Circus Train Tool Parent is a sub-module for debug and maintenance tools.
- circus-train-comparison-tool: Tool that performs data and metadata comparisons, useful for debugging the "Hive Diff" feature.
- circus-train-filter-tool: Tool that checks partition filter expressions in table replication configurations.
- circus-train-tool: Packages tools as TGZ.
- circus-train-tool-core: Code common across tool implementations.

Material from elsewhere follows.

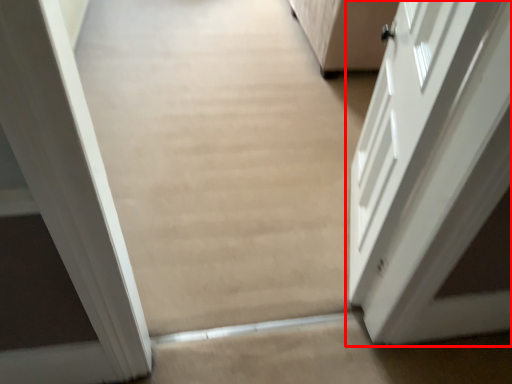 Question: From the image, what is the correct spatial relationship of door (annotated by the red box) in relation to plain?

Choices:
 (A) left
 (B) right

Answer: (B)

A tool to compare differences between source and replica tables
Run with your respective replication YAML configuration file:
$CIRCUS_TRAIN_TOOL_HOME/bin/compare-tables.sh \
--config=<your-config>.yml \
--outputFile=<output_file>
$CIRCUS_TRAIN_TOOL_HOME/bin/check-filters.sh --config=/path/to/config/file.yml
Source catalog: production
Source MetaStore URIs: thrift://host1:9083,thrift://host2:9083
Source table: my_db.my_table
Partition expression: local_date >= '#{#nowEuropeLondon().minusDays(3).toString("yyyy-MM-dd")}'
Partition filter: local_date >= '2016-06-07'
Partition limit: 1000
Partition(s) fetched: [[2016-06-07, 0], [2016-06-07, 10]
In order to run the circus-train-tools the user must install circus train, and set the bash variable CIRCUS_TRAIN_HOME to the base location of the circus-train folders.